For Bowen grad, law is a path for serving others

by Tracy Courage

For the past four years, Liz Harris has played the role of Superwoman: law clerk by day, part-time law student by night, and full-time single mom to her 8-year-old daughter.

The long days and nights, though, are about to pay off for Harris, who graduates on May 12 with a Juris Doctor from the University of Arkansas at Little Rock’s William H. Bowen School of Law. She will take the Arkansas Bar Exam in July and has already secured a prestigious clerkship with the Honorable Lavenski Smith, chief judge of the U.S. Court of Appeals for the Eighth Circuit, beginning August 2019.

“It’s exciting because it’s been such a long journey,” Harris said.

While Harris, 30, isn’t the first in her family to go to college, she is the first to attend law school. She grew up in Brinkley, the youngest of 11 children.

“My parents didn’t go to college,” Harris said. “They have always worked factory jobs and have an unparalleled work ethic that I have always admired. They’ve always been supportive of me through the good and bad times.”

Her parents, siblings, and daughter, will be at commencement in the Jack Stephens Center to see Harris get her degree. Her sister has even made matching T-shirts for the family to wear.

“They are my rock solid support system,” Harris said. “I couldn’t have done it without them.”

After high school, Harris enrolled at UA Little Rock and earned a Bachelor of Business Administration in entrepreneurship and small business management in 2009. That was also the year Harris had her daughter, Naila, who is now a second-grader at Don Roberts Elementary in Little Rock.

Shortly before giving birth to her daughter, Harris started the Master of Business Administration program in UA Little Rock’s College of Business. She attended part-time and earned her MBA in 2011.

While she was a graduate student, Harris interned with the Department of Housing and Urban Development’s Division of Fair Housing and Equal Opportunity, which investigates housing discrimination claims.

“For many years, I’ve always been genuinely interested in the law itself – how it’s made and how it affects this group of people versus that group of people,” Harris said.

During her first year of law school, she worked full-time in the Department of Human Services Division of Childcare and Early Childhood Education.

“I made the decision in my second year to pursue clerkships that would give me legal experience as well as some income.”

For two summers, she clerked full-time at the Arkansas Municipal League, and on May 3, she completed a clerkship at the general law practice firm Gill Ragon Owen, PA in Little Rock.

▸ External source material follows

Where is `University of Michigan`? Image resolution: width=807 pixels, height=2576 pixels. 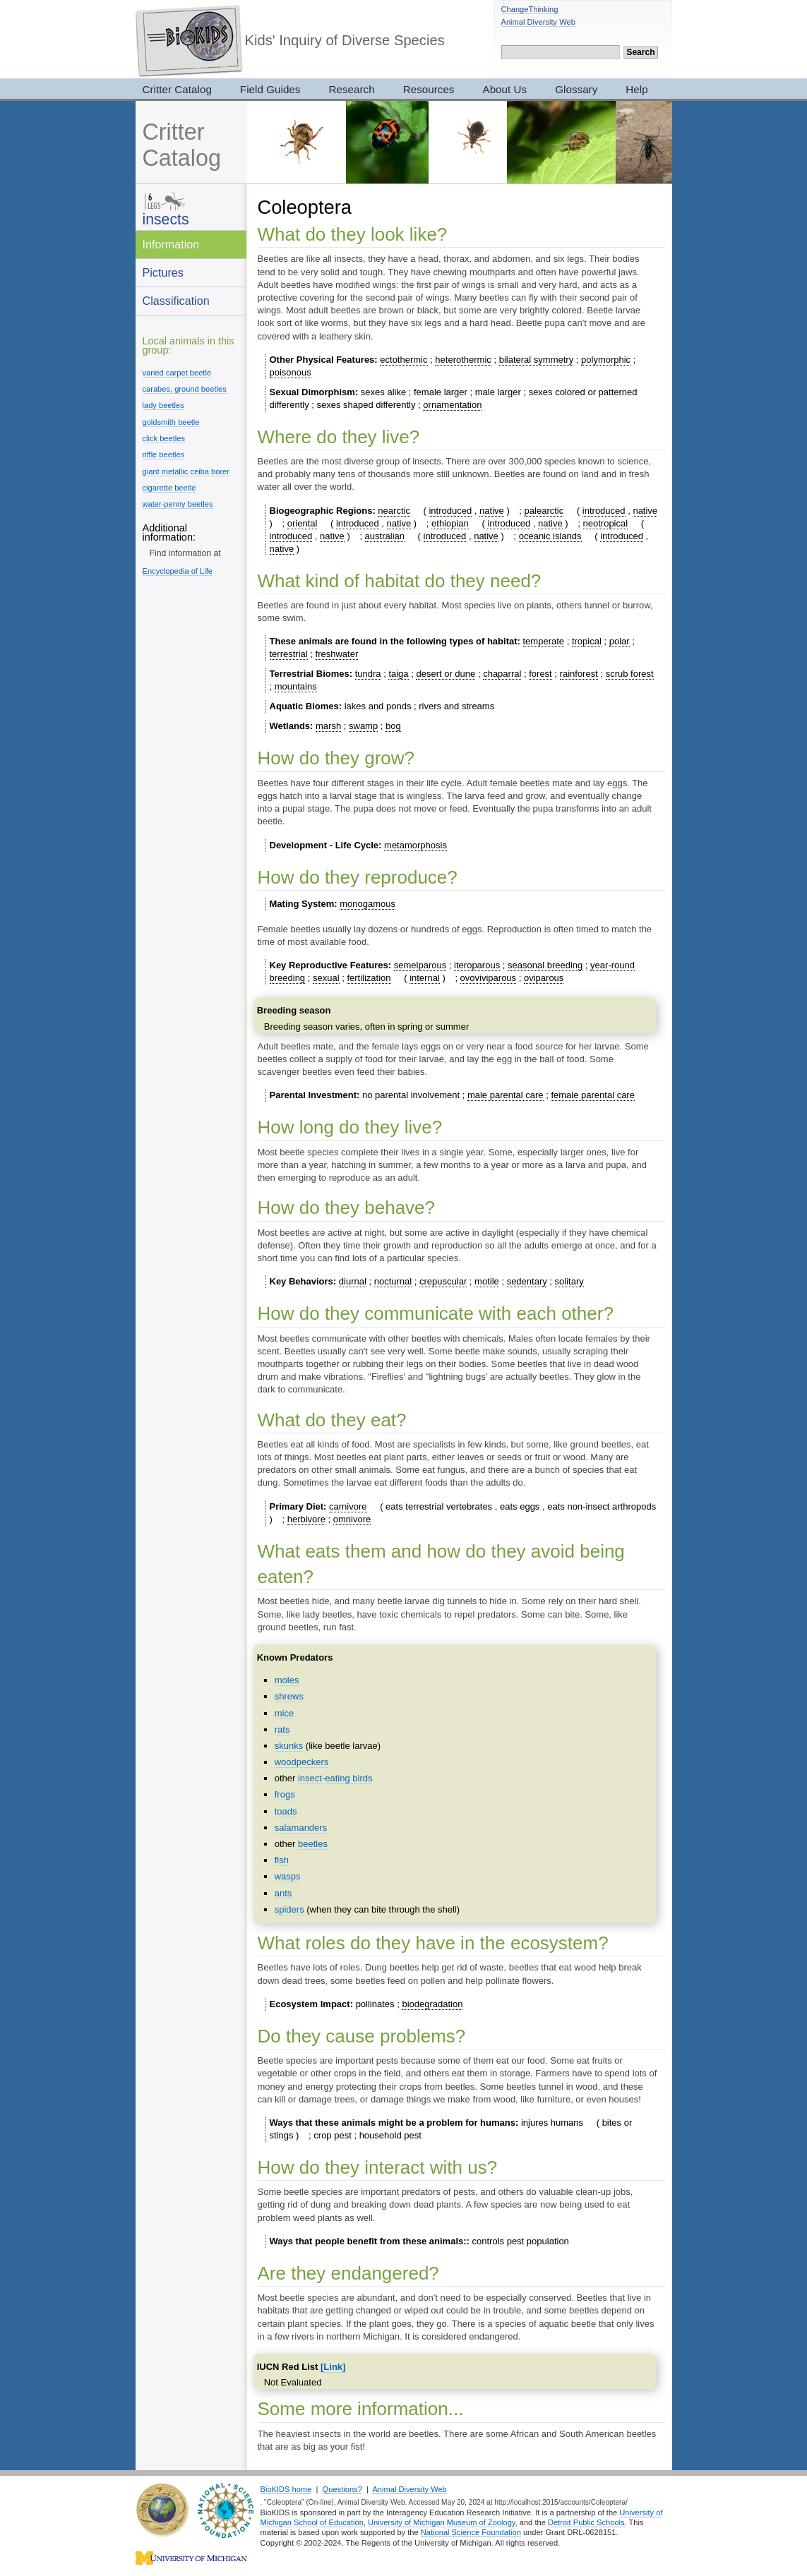 University of Michigan is located at coordinates (406, 2522).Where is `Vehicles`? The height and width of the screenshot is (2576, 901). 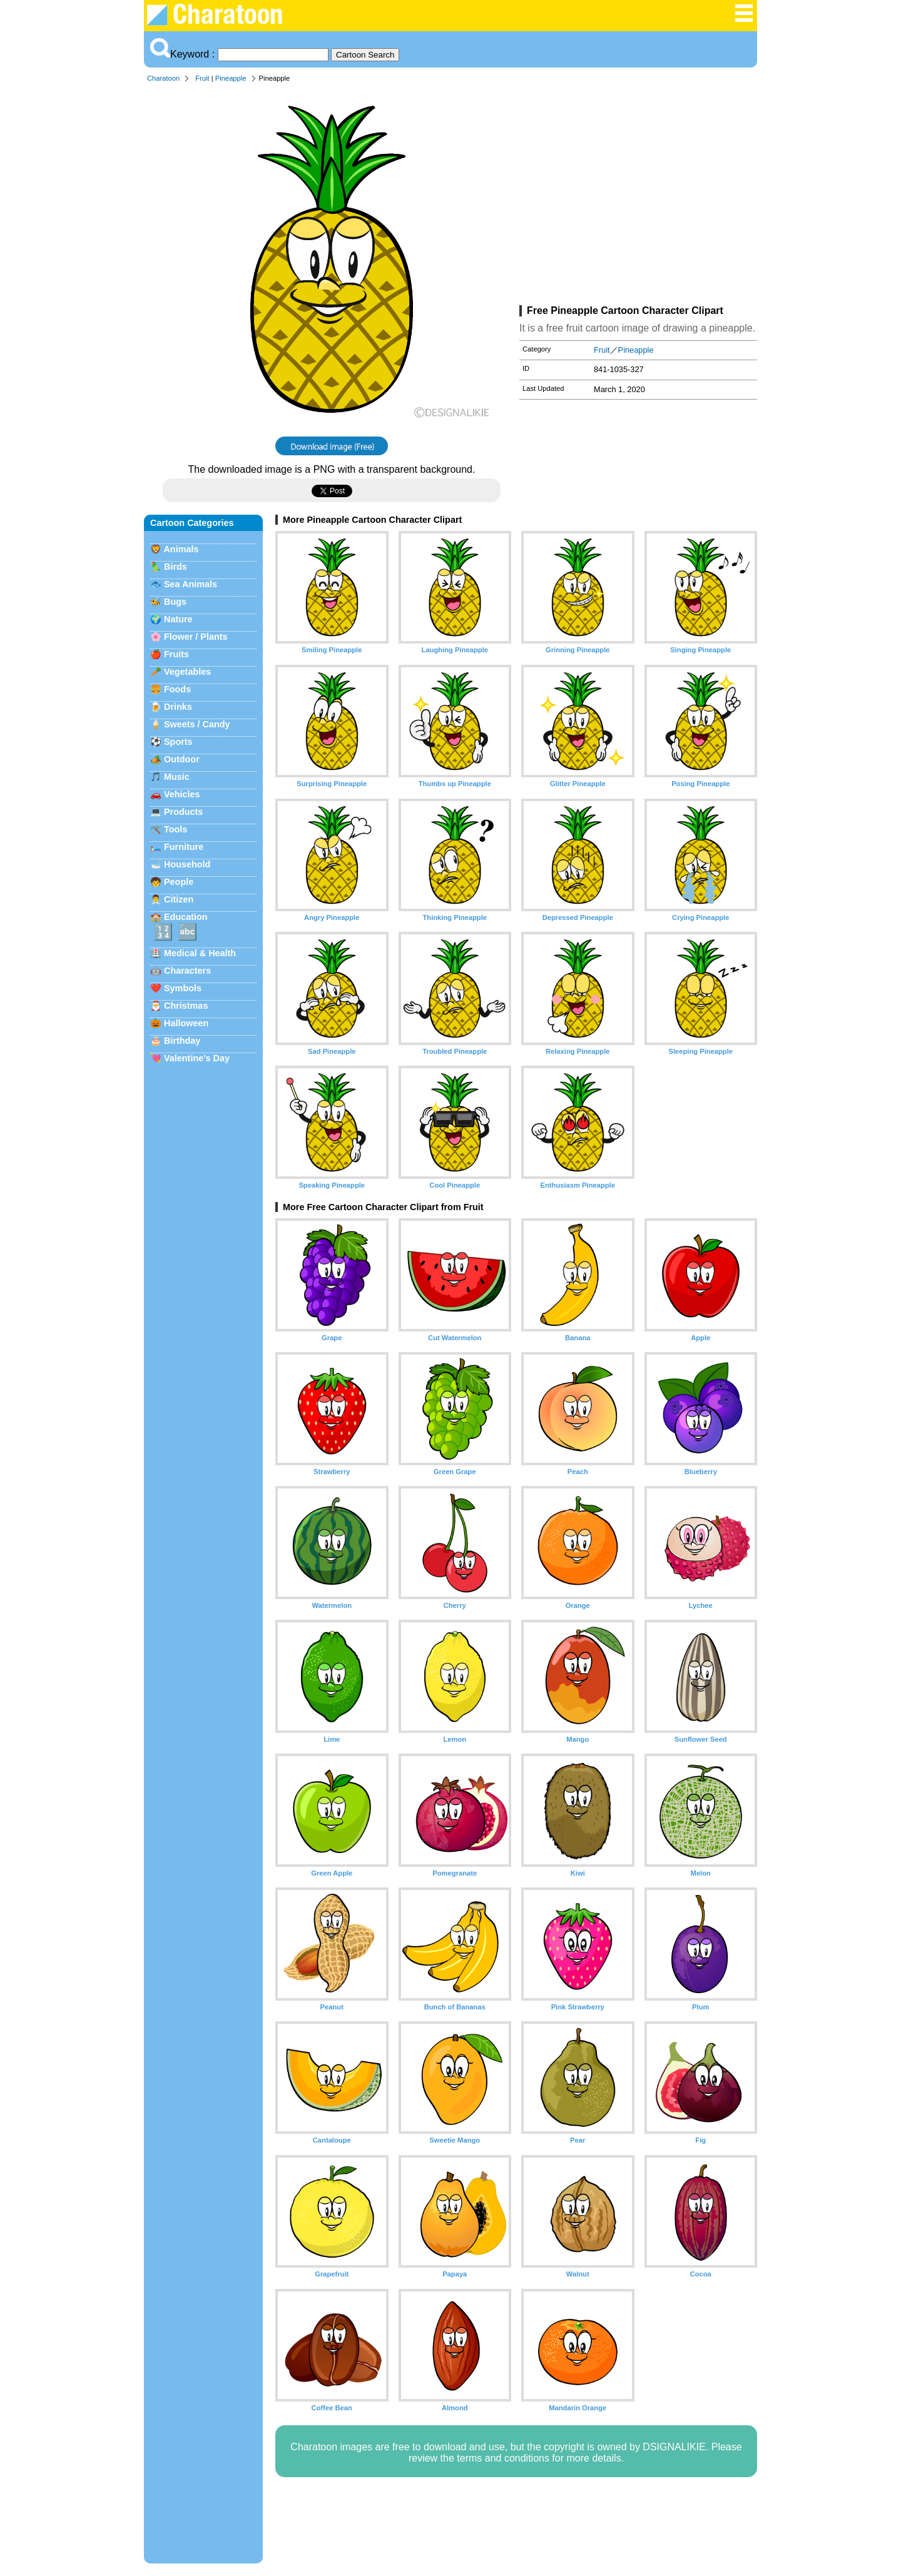 Vehicles is located at coordinates (182, 794).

As a student in the Judicial Practicum course, Harris assisted the Honorable Carlton D. Jones of the Eighth South Judicial Circuit, which serves Miller and Lafayette counties. Although Harris completed most of her work remotely, she traveled to Texarkana to help as well.

She has assisted with an expungement clinic at St. Mark Baptist Church and assisted attorneys doing pro bono work at the University of Arkansas for Medical Sciences’ free Estate Planning Clinic for cancer patients. This spring, she participated in the Consumer Protection Legal Clinic. She and other student attorneys helped low-income individuals with housing and consumer law issues.

At Bowen, Harris has been active with the Black Law Students Association, serving as treasurer for two years. During her third year of law school, she sought membership on the student-run Law Review and served as an apprentice. She researched an area of employment law dealing with mandatory workplace “donning and doffing” – the putting on and taking off of required uniforms – and whether such time should be paid. Her note will appear in a future issue of the Law Review journal.

This past year, she has served as the Notes and Comments Editor for the Law Review. In this role, she has worked with incoming apprentices to guide them through the note-writing process and has edited student notes chosen for publication.

Her experiences have broadened her interests to include employment law, civil rights law, housing law, administrative law, business law, and education law.

“I’m trying to keep my mind open to jobs,” she said. “I don’t want to shut out opportunities.”